Quali altre tecniche utilizza?
La scrittura di Waël Ali non è una scrittura agevole. Parliamo di una scrittura frammentata in cui il concetto stesso di personaggio viene a mancare e il drammaturgo in persona, così come i tecnici o lo scenografo ad esempio, è presente sul palco per interagire con gli spettatori e riflettere insieme a loro sulle modalità più adeguate per “fare” e produrre arte. Un’altra tecnica che Waël utilizza spessissimo è quella di portare in scena il tema del meticciato, delle seconde e terze generazioni di migranti presenti oggi in Europa. Anche questo però, in realtà, è funzionale a ricreare delle connessioni con il pubblico, a riflettere sulle difficoltà legate all’uso della parola artistica, soprattutto se ci si è formati in Siria, ma oggi si produce arte in Europa, in questo caso specifico in Francia. È facile cadere nel tranello di banalizzare l’opera di Waël e pensare che lui stia riflettendo sul fenomeno delle migrazioni o delle seconde generazioni, ma non è così: questo è stato un dettaglio su cui si sono soffermati in troppi, a mio giudizio. Waël utilizza questo tema per ricreare delle connessioni con il pubblico, per riflettere su quelle parole che mancano e mancheranno sempre ad un artista che si è formato in Siria, ma oggi è costretto a produrre lontano dal suo paese.

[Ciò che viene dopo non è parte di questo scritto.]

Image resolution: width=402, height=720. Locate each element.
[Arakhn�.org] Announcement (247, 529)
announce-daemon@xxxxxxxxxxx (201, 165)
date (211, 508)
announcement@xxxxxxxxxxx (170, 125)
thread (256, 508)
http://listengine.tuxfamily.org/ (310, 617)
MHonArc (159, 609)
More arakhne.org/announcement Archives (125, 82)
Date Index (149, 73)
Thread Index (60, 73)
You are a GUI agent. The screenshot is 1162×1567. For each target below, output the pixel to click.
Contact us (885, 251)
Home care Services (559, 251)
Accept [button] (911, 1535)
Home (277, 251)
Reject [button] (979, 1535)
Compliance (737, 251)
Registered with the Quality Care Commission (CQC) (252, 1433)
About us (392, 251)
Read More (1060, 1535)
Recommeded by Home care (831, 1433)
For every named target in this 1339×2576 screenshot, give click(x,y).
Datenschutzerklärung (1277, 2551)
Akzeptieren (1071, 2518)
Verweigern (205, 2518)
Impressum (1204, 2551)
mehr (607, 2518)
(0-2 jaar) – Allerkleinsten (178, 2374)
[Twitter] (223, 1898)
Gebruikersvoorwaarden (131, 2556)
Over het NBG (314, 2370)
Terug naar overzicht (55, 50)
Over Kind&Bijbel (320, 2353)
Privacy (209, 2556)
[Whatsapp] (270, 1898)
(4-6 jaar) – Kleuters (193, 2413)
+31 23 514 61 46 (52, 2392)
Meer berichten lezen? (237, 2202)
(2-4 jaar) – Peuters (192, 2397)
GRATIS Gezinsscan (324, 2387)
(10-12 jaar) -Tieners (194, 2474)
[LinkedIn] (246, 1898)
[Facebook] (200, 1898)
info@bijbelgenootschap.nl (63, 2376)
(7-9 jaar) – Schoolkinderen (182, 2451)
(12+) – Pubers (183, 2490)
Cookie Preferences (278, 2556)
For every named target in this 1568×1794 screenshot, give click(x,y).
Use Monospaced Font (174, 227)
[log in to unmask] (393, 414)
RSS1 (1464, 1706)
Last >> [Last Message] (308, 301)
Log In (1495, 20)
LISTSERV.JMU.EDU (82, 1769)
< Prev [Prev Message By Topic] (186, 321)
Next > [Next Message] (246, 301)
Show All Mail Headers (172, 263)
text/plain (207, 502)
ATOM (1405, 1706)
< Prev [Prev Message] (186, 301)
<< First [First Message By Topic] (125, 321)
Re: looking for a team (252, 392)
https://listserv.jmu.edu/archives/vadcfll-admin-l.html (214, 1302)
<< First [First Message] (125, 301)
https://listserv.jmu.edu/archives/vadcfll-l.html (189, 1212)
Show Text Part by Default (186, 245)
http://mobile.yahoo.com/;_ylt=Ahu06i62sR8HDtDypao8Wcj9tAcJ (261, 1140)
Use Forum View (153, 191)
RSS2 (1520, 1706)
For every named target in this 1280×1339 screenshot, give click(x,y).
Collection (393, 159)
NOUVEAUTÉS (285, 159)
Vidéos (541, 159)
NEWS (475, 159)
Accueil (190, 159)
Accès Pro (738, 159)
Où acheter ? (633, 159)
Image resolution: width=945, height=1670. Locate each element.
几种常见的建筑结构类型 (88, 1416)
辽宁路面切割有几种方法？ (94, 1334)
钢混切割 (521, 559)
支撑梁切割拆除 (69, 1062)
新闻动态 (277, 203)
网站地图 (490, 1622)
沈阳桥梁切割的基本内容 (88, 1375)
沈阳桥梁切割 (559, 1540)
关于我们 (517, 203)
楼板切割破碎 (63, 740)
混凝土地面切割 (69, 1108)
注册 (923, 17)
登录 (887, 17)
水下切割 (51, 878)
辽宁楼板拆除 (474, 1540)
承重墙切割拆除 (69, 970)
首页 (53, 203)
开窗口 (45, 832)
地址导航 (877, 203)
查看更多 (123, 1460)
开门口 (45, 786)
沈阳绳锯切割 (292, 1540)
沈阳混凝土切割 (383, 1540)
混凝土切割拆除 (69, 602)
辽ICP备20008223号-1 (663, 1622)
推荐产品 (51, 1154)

Perché parla di parole mancanti?
Parlo di parole mancanti perché Waël, come molti altri artisti siriani, vive ormai al di fuori dell’unico contesto in cui per lui è naturale “fare” e produrre arte, ossia la Siria, sebbene si sia formato anche in Francia e scriva in francese, oltre che in arabo. Le tematiche legate all’esilio, alla grande Storia o alle migrazioni rappresentano soltanto un primo livello di lettura nelle pièce di Waël Ali, un primo piano di riflessione. Rischiano di rivelarsi uno specchietto per le allodole per il critico o lo spettatore che ha voglia di riflettere in modo più approfondito sulle sue opere. Su un secondo livello, più interno, ritroviamo innanzitutto l’artista, che è chiamato a riflettere sul modo di fare arte senza che la propria storia personale trasformi il suo lavoro in un cliché. Ecco perché è sbagliato parlare delle opere di Waël e di molti altri come di un teatro legato alla catastrofe siriana o alle migrazioni. Nel momento in cui si compie un’operazione del genere, si appiattisce tutta la complessità delle sue opere, per ridurre il tutto ad un cliché. Qui stiamo parlando di un teatro estremamente colto, complesso e, oggi, quello che gli artisti dell’altra sponda del Mediterraneo ci chiedono è semplicemente di essere giudicati per la propria arte, per le proprie capacità, non in quanto rifugiati.